**Your assignment**
Transcribe every entry exactly, leaving out any pictures.

Records from a data source:
--- START ---
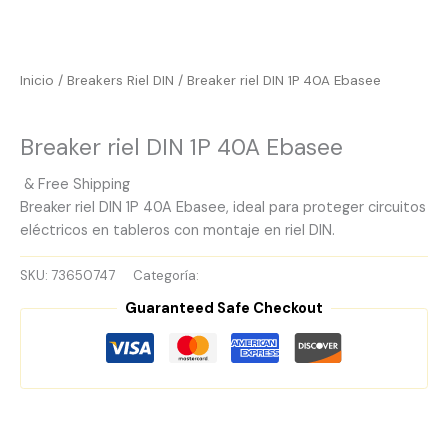
Inicio
/
Breakers Riel DIN
/ Breaker riel DIN 1P 40A Ebasee
Breakers Riel DIN
Breaker riel DIN 1P 40A Ebasee
& Free Shipping
Breaker riel DIN 1P 40A Ebasee, ideal para proteger circuitos
eléctricos en tableros con montaje en riel DIN.
SKU:
73650747
Categoría:
Breakers Riel DIN
Guaranteed Safe Checkout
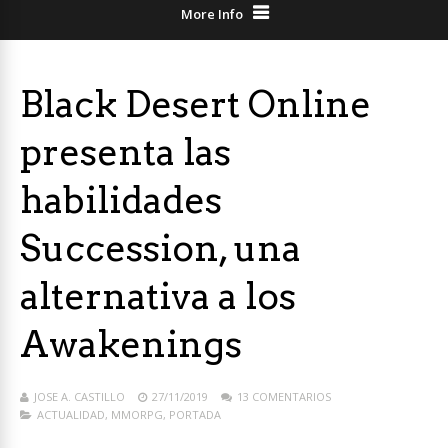
More Info
Black Desert Online
presenta las
habilidades
Succession, una
alternativa a los
Awakenings
JOSE A. CASTILLO
27/11/2019
13 COMENTARIOS
ACTUALIDAD
,
MMORPG
,
PORTADA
--- END ---
**Response**
Inicio
/
Breakers Riel DIN
/ Breaker riel DIN 1P 40A Ebasee
Breakers Riel DIN
Breaker riel DIN 1P 40A Ebasee
& Free Shipping
Breaker riel DIN 1P 40A Ebasee, ideal para proteger circuitos
eléctricos en tableros con montaje en riel DIN.
SKU:
73650747
Categoría:
Breakers Riel DIN
Guaranteed Safe Checkout
More Info
Black Desert Online
presenta las
habilidades
Succession, una
alternativa a los
Awakenings
JOSE A. CASTILLO
27/11/2019
13 COMENTARIOS
ACTUALIDAD
,
MMORPG
,
PORTADA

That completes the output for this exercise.